Data items:
○ ○ ○ ○ ○
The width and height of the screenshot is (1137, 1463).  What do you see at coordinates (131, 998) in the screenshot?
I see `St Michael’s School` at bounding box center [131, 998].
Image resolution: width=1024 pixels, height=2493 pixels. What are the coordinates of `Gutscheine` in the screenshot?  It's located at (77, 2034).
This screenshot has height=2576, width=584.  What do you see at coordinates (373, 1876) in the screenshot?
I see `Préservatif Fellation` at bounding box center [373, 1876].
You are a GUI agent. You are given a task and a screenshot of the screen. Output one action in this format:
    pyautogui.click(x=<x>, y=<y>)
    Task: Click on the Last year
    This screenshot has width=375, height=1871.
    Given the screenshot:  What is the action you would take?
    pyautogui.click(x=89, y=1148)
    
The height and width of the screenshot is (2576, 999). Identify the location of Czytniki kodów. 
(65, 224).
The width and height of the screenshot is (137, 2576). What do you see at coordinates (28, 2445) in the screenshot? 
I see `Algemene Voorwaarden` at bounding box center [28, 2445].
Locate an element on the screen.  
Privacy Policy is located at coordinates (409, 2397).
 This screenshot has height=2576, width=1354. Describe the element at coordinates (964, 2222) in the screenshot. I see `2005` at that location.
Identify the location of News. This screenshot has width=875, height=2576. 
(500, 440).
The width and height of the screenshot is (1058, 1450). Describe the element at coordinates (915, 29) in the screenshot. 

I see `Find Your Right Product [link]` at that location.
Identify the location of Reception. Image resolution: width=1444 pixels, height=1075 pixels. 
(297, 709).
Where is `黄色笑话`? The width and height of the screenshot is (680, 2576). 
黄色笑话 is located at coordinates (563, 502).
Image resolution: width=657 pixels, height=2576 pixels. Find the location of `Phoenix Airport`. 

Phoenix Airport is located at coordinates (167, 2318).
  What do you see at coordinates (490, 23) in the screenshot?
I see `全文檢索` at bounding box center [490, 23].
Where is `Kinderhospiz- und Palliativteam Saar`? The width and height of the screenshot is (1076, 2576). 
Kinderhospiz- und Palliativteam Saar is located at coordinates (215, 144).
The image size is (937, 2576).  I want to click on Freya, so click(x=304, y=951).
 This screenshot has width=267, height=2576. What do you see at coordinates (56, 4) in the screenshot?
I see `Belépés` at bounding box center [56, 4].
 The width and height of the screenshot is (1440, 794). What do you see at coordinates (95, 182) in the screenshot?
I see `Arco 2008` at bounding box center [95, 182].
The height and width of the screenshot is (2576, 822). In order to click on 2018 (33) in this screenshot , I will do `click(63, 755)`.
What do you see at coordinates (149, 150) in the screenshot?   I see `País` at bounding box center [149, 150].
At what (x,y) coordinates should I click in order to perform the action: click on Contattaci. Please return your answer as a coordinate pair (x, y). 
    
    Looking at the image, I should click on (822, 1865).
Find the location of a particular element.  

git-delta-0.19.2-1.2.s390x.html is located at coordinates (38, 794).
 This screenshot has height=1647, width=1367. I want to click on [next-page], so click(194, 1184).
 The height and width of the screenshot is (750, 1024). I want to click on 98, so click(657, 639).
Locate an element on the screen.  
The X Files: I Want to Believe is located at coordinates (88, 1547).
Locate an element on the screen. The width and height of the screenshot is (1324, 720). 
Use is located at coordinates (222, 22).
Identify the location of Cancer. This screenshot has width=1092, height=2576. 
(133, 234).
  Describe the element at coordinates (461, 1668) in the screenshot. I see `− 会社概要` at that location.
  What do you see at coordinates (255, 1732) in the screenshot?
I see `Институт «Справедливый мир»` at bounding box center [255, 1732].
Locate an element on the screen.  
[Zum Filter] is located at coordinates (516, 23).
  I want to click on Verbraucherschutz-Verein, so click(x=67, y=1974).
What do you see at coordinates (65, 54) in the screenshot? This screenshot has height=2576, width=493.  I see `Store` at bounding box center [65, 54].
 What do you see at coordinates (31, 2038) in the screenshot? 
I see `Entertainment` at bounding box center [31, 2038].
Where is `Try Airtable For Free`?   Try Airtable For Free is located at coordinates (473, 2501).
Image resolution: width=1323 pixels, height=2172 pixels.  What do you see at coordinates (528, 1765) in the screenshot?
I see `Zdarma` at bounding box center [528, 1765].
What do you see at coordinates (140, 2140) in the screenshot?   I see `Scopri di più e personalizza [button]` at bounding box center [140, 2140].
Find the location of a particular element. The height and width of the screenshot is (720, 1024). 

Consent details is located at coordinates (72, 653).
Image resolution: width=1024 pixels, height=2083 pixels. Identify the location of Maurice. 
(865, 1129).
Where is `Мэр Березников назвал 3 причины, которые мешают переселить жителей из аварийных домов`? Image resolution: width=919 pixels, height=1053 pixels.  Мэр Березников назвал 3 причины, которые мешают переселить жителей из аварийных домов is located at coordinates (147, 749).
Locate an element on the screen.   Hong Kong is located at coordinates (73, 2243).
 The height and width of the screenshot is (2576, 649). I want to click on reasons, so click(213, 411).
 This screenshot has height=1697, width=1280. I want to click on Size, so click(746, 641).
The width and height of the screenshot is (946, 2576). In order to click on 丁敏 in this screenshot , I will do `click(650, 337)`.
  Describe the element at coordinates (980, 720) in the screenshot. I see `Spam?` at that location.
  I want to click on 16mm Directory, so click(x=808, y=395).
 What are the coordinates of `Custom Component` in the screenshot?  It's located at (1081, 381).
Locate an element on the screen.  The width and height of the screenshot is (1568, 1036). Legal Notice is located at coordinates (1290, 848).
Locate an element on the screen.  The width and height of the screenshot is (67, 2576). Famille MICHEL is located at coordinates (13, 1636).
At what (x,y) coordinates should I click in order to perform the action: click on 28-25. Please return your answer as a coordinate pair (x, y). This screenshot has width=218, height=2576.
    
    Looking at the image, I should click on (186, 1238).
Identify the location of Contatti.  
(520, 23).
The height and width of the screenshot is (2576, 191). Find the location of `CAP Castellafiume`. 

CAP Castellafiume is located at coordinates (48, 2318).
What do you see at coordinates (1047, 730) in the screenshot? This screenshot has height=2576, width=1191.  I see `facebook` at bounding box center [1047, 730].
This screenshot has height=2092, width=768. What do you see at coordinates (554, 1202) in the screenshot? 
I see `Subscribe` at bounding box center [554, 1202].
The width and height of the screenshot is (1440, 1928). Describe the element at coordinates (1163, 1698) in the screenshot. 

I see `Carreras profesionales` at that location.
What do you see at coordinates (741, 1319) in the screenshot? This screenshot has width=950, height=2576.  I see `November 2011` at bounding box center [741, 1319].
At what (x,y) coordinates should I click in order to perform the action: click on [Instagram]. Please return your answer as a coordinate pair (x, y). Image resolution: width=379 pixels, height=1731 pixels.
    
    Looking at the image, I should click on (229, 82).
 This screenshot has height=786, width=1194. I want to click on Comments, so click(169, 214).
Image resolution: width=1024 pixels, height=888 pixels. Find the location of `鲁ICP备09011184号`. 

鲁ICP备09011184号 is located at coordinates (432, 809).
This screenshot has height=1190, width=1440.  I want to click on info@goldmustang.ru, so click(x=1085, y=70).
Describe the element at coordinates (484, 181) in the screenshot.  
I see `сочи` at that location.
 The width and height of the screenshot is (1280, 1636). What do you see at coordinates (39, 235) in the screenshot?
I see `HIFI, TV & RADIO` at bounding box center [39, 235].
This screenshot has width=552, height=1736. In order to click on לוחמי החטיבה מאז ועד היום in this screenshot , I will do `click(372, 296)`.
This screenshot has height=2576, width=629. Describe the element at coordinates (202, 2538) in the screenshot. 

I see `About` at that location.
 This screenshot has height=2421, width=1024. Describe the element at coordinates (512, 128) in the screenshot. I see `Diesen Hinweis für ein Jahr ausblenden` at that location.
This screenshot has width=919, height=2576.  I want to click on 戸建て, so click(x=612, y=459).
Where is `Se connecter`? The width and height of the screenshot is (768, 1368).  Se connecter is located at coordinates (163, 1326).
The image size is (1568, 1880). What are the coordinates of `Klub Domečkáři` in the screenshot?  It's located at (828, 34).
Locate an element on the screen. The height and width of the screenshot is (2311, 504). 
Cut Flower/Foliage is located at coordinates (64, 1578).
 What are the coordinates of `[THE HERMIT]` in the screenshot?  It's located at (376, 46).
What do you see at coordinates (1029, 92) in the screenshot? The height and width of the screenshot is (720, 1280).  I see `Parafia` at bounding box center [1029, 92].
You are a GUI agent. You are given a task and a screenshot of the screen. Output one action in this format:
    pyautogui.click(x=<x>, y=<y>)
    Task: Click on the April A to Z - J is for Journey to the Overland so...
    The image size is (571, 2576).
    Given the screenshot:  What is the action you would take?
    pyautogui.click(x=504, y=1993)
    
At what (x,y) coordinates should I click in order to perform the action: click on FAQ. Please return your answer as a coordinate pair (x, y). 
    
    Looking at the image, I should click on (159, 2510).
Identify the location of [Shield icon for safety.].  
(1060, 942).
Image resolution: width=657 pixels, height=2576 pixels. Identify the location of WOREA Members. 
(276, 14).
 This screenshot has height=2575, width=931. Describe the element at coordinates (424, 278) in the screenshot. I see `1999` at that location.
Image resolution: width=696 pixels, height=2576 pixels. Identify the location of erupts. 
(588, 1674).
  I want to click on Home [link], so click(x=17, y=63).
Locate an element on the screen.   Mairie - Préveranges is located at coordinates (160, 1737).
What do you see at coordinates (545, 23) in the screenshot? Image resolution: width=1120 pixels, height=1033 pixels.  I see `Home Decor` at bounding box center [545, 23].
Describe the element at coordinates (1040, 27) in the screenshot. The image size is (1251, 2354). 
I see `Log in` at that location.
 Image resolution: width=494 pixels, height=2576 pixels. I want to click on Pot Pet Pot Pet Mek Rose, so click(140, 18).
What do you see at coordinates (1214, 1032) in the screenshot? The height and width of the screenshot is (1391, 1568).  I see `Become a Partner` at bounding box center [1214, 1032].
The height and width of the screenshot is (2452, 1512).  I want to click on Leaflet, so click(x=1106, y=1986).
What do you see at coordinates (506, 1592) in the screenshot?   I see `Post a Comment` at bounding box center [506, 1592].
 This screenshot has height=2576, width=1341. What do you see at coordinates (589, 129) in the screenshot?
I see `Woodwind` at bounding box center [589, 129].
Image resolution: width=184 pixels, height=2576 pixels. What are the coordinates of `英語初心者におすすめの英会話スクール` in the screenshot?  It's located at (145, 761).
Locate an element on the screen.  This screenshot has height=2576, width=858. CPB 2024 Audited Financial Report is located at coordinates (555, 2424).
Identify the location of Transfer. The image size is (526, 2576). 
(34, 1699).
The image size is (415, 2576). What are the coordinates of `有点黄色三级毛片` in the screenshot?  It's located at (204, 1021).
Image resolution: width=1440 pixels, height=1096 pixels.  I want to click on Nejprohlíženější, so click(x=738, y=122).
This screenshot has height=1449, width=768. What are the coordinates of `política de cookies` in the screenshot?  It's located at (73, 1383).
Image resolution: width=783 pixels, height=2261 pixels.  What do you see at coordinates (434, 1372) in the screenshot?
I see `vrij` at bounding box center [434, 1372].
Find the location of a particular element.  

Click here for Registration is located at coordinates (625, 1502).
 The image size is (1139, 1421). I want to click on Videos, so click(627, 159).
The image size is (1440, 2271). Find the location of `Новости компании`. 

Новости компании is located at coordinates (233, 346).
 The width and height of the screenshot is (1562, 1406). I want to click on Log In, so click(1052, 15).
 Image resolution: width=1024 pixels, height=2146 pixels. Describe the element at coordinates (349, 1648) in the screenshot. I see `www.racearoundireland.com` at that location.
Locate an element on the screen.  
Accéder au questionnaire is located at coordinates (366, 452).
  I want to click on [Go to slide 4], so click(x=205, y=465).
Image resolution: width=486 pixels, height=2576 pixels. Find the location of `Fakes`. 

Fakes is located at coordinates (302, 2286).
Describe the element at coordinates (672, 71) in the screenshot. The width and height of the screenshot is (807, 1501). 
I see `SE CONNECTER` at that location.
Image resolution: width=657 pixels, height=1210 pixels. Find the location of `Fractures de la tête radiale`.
○ ○ ○ ○ ○
» **What you have to do**
All lines above from the one containing "Image resolution: width=696" to the one containing "What do you see at coordinates (545, 23)" must be repeated exactly, both lines included, and no others.

» **Answer to this problem**
Image resolution: width=696 pixels, height=2576 pixels. Identify the location of erupts. 
(588, 1674).
  I want to click on Home [link], so click(x=17, y=63).
Locate an element on the screen.   Mairie - Préveranges is located at coordinates (160, 1737).
What do you see at coordinates (545, 23) in the screenshot? Image resolution: width=1120 pixels, height=1033 pixels.  I see `Home Decor` at bounding box center [545, 23].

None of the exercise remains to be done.